Supplied information:
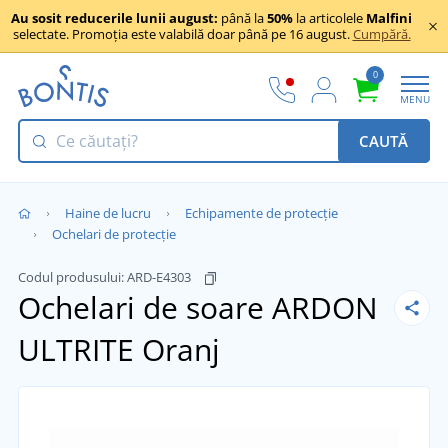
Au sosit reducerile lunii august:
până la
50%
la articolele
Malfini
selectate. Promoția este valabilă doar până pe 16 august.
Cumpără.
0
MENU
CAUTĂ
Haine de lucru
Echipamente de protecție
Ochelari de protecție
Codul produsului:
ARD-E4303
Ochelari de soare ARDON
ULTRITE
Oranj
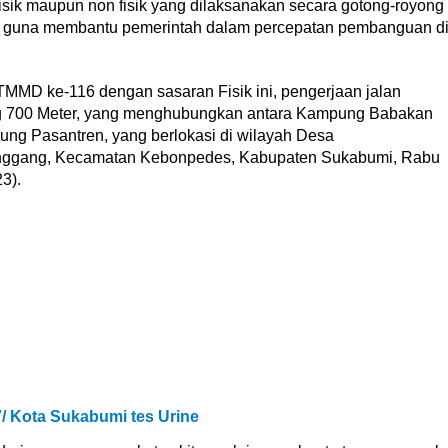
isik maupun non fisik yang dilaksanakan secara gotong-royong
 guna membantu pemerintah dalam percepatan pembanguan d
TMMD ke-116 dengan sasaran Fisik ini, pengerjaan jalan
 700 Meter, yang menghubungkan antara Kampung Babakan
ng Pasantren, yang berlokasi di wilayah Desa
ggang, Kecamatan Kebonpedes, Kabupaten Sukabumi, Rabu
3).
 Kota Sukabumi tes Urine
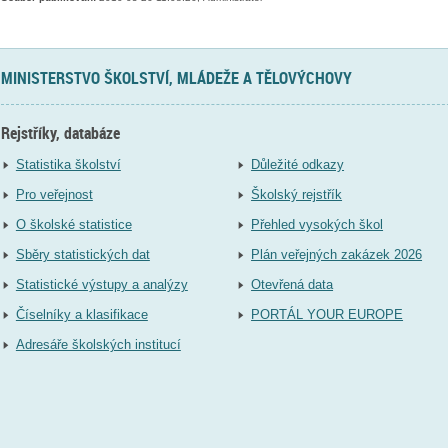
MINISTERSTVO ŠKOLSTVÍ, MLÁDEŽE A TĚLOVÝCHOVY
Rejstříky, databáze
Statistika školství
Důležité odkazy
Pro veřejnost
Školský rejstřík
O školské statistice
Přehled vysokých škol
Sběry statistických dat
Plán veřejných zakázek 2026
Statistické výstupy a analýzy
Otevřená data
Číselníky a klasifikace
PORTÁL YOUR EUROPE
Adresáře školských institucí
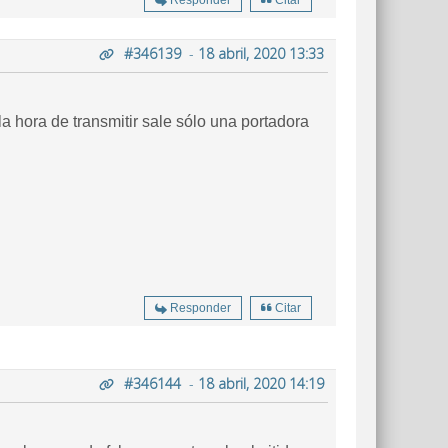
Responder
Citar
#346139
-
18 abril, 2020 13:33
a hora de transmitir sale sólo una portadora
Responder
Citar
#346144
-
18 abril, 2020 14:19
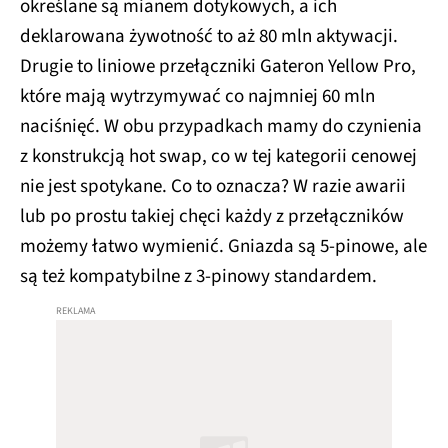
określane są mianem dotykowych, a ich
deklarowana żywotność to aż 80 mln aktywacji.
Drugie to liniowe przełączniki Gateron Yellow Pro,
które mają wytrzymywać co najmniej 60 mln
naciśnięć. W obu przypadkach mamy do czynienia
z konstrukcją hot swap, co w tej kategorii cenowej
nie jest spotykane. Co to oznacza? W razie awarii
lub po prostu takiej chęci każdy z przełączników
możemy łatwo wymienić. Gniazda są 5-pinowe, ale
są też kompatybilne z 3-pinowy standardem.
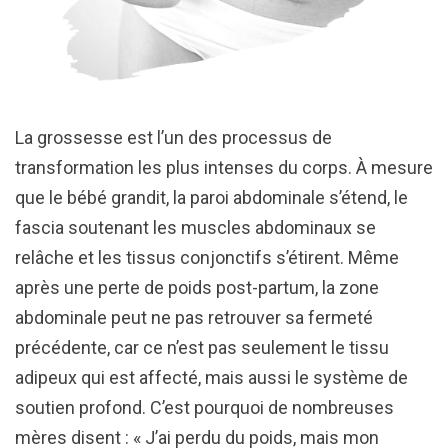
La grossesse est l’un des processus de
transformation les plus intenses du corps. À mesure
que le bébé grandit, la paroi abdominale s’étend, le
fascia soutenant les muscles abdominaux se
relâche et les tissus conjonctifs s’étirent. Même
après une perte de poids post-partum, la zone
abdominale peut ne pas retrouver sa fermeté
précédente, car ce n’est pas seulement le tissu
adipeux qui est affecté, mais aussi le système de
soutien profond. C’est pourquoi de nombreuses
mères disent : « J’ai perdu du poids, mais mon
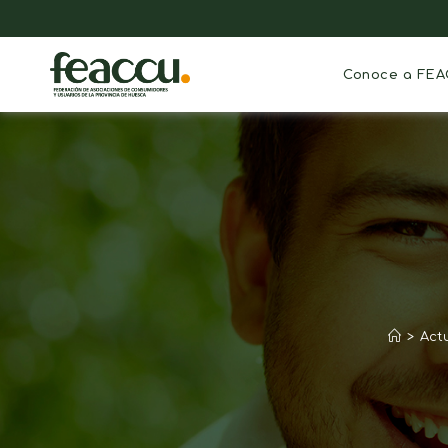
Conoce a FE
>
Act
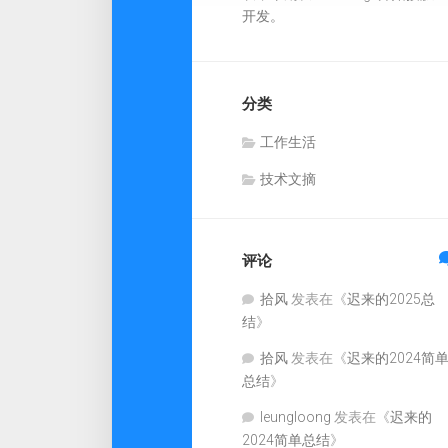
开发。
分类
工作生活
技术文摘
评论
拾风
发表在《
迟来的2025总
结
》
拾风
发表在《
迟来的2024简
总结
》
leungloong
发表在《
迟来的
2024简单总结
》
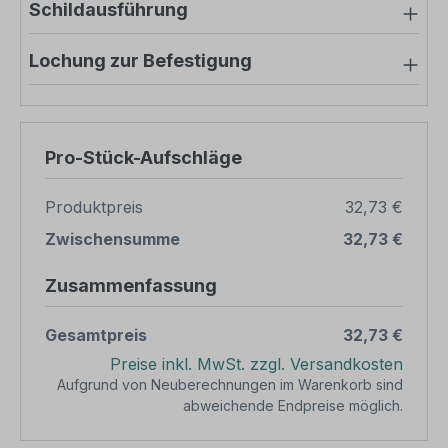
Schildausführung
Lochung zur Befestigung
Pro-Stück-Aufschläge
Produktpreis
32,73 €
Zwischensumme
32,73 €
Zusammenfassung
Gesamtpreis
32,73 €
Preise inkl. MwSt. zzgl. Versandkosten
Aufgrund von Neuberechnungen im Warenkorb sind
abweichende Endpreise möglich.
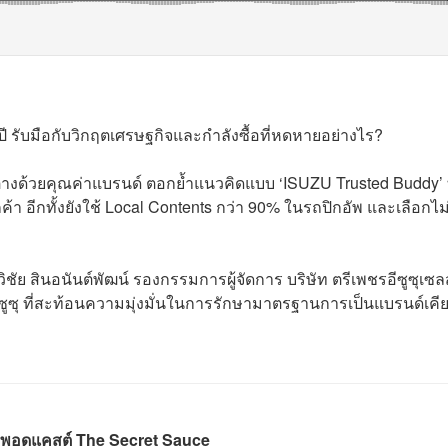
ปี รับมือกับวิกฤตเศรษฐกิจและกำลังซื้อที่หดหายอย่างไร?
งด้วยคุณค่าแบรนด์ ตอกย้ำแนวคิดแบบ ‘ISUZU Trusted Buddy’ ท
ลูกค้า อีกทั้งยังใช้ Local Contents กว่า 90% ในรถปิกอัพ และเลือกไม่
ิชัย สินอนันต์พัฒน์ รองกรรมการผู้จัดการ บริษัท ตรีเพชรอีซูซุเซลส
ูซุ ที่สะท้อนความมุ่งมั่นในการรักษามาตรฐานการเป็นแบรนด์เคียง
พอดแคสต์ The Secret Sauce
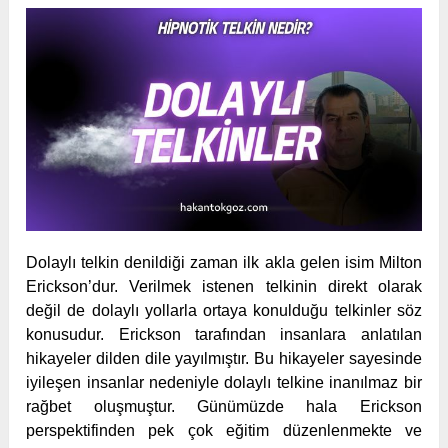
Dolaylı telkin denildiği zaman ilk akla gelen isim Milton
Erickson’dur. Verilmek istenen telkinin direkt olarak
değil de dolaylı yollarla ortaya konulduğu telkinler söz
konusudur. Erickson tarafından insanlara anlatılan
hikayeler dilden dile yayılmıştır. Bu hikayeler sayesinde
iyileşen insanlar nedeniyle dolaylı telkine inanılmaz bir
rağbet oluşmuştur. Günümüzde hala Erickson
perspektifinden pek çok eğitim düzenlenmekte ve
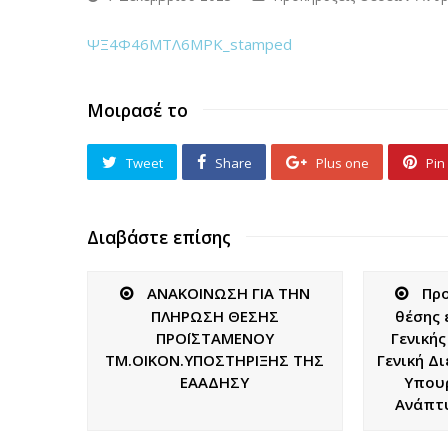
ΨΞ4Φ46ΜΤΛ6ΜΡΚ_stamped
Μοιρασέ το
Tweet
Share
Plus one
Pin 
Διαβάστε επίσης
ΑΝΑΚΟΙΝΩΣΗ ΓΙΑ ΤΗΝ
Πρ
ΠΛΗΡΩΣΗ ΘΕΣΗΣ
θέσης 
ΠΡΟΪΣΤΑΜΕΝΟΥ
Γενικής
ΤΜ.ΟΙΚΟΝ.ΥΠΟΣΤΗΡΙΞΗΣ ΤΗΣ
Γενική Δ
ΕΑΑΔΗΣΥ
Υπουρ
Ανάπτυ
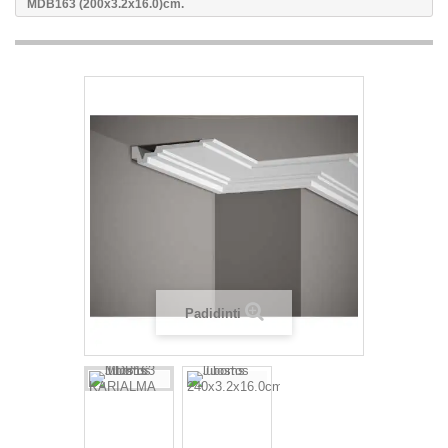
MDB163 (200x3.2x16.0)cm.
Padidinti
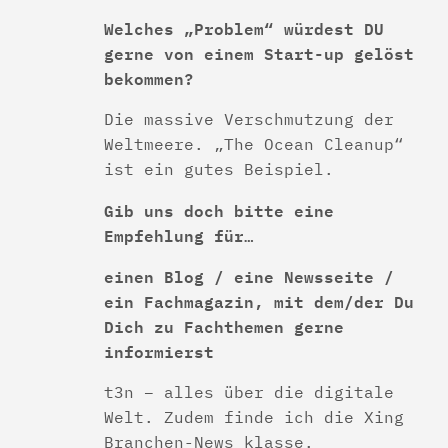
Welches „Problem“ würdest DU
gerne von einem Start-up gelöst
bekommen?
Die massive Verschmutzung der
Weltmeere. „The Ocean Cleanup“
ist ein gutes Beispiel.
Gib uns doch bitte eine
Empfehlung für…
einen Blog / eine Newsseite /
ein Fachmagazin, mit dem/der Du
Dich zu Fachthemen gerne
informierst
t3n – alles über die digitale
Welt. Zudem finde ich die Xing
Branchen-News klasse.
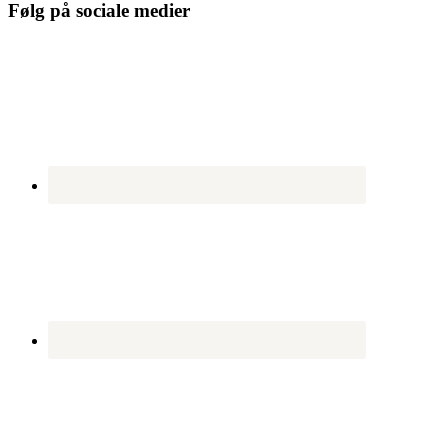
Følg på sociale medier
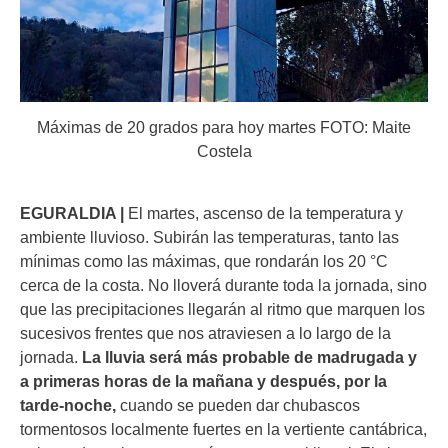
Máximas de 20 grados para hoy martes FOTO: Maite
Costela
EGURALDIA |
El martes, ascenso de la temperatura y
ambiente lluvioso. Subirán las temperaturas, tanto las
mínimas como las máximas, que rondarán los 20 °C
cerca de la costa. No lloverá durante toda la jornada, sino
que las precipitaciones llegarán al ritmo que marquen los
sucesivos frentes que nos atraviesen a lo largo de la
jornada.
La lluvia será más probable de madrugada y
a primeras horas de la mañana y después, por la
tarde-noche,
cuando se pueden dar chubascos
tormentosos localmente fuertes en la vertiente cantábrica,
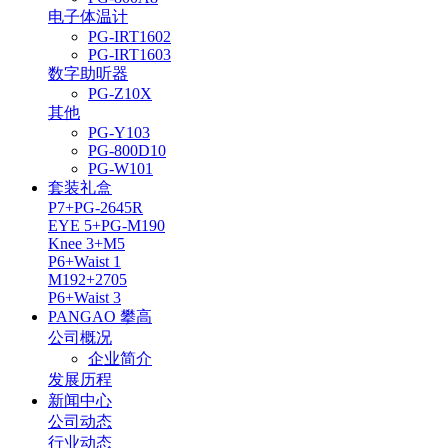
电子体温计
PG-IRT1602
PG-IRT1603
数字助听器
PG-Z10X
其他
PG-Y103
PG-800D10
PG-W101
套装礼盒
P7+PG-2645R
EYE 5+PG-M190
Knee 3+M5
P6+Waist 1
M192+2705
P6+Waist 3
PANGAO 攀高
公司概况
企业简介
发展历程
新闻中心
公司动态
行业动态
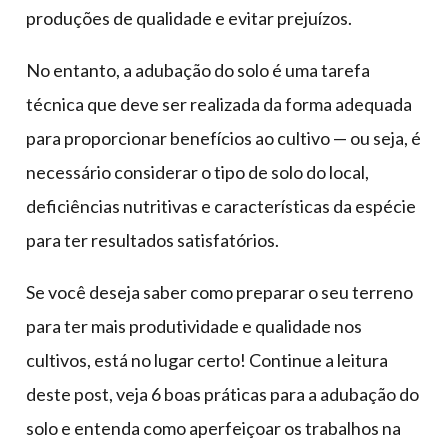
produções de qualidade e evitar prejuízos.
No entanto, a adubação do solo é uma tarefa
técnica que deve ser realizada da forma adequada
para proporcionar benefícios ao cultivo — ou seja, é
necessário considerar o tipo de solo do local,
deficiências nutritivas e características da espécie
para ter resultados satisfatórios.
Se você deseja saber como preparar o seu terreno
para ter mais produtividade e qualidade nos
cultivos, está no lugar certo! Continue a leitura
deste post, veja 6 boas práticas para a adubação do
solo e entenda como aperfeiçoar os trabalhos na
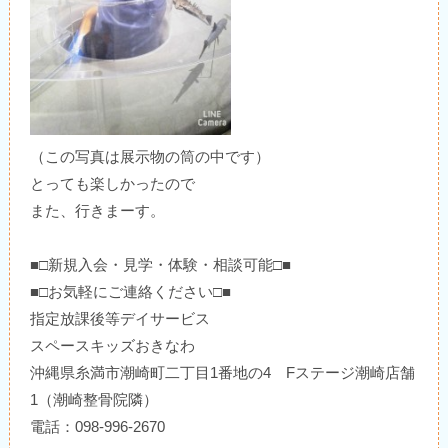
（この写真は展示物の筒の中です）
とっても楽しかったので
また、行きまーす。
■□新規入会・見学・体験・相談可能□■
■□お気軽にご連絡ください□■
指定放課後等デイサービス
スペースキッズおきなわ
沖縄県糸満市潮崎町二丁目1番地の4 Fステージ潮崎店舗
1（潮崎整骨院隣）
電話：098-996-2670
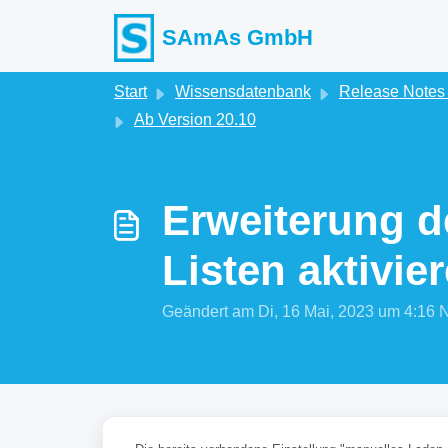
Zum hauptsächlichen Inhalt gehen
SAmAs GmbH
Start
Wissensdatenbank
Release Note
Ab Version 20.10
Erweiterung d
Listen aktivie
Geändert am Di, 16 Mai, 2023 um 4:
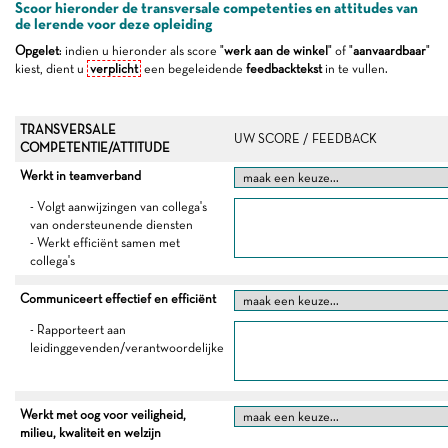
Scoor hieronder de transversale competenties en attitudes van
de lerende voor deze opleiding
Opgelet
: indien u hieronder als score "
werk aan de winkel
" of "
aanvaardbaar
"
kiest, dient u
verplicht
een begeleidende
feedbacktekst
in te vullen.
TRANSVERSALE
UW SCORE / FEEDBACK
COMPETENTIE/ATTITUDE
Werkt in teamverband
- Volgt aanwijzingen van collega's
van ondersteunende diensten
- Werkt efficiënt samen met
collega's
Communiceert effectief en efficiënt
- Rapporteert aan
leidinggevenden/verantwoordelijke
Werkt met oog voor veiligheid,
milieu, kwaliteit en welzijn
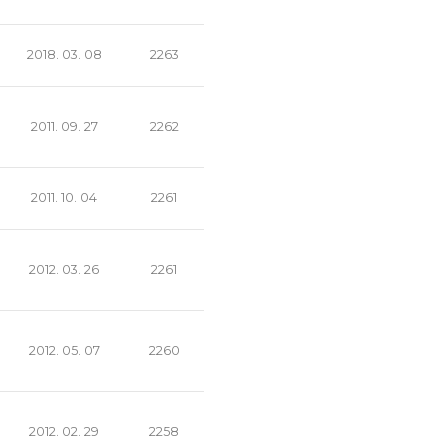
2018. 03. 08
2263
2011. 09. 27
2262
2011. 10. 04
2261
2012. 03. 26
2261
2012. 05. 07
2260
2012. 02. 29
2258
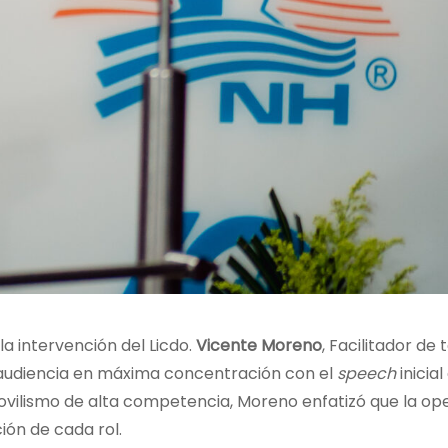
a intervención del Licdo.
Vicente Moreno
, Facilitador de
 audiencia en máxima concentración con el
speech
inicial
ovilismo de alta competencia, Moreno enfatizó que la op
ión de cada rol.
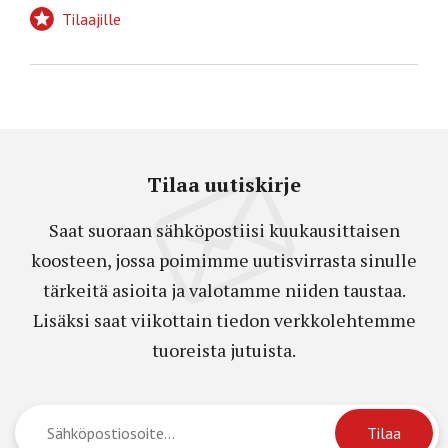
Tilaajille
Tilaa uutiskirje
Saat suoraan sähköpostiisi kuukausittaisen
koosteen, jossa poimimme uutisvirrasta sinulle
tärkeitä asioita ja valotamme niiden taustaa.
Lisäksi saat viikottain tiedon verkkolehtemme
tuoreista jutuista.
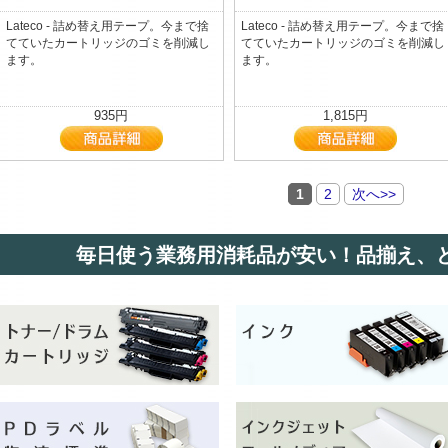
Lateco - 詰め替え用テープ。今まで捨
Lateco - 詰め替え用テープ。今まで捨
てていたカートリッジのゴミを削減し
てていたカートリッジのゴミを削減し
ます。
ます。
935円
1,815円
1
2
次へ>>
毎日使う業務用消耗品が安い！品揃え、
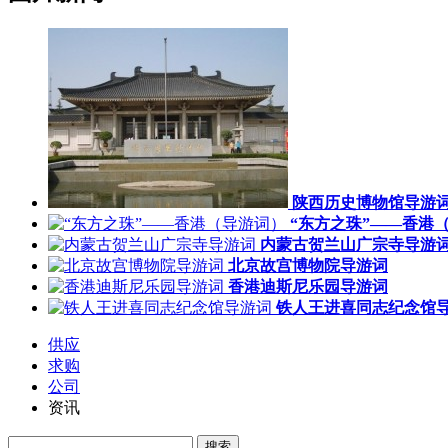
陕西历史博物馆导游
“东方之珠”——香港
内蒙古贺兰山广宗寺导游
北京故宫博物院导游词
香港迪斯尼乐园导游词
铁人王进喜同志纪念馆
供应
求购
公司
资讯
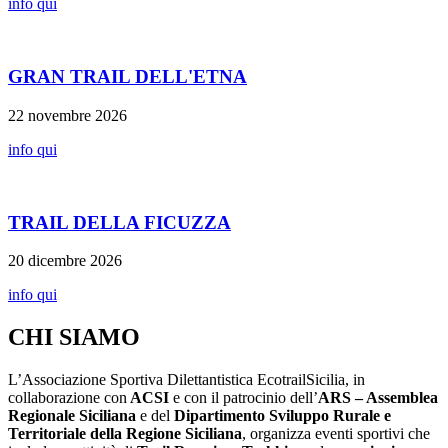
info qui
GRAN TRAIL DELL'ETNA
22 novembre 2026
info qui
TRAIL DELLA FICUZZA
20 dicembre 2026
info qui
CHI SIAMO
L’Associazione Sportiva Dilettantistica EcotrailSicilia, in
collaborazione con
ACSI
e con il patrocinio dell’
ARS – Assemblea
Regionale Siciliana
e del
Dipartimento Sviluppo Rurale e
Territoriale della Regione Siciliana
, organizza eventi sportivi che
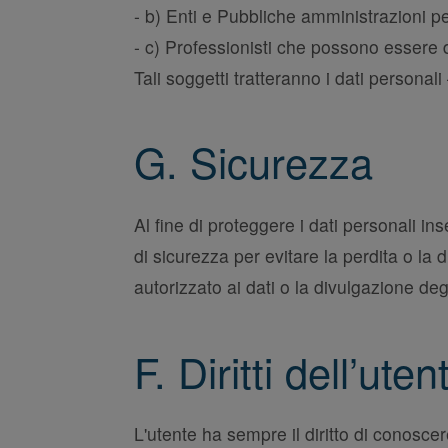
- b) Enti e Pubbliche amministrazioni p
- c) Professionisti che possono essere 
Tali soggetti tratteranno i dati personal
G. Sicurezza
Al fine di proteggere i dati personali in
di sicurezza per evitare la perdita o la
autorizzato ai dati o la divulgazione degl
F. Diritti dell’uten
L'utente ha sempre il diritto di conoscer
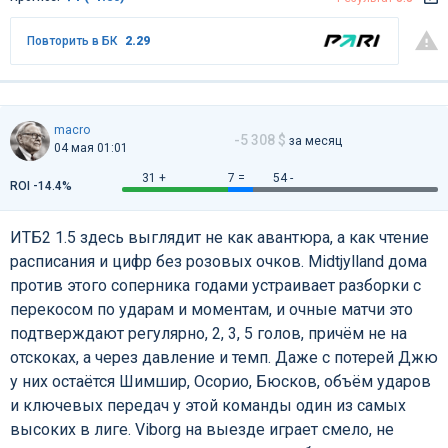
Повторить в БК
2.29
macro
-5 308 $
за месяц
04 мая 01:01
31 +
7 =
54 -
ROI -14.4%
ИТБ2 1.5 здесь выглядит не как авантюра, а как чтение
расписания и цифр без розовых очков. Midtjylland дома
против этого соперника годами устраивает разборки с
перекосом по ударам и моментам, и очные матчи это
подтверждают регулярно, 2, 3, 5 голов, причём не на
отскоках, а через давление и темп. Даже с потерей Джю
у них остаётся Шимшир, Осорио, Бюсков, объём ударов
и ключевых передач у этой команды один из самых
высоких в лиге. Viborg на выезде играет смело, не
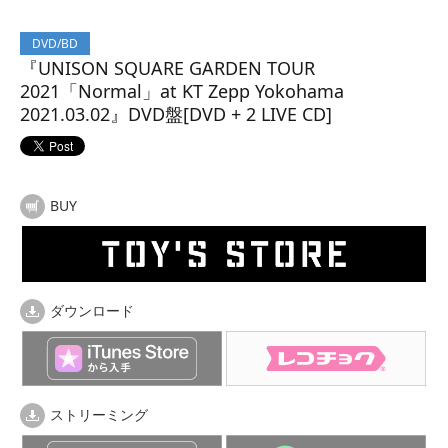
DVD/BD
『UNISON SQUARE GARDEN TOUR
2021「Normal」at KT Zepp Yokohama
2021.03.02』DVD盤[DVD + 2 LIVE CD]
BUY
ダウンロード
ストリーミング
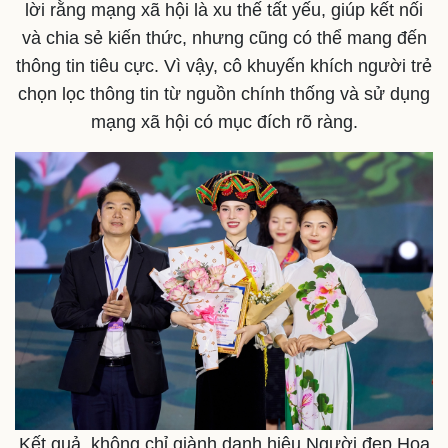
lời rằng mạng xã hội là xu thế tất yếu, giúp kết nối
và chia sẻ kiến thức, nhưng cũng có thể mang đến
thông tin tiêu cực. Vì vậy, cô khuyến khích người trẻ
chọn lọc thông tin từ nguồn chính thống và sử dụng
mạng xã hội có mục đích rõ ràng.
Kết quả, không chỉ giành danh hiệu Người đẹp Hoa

Problem to work on:
Could you set down verbatim the lines from the beginning of the entries above through the line containing "isik maupun non", both included, leaving out the pictures?

Response for this exercise:
Au sosit reducerile lunii august:
până la
50%
la articolele
Malfini
selectate. Promoția este valabilă doar până pe 16 august.
Cumpără.
0
MENU
CAUTĂ
Haine de lucru
Echipamente de protecție
Ochelari de protecție
Codul produsului:
ARD-E4303
Ochelari de soare ARDON
ULTRITE
Oranj
isik maupun non fisik yang dilaksanakan secara gotong-royong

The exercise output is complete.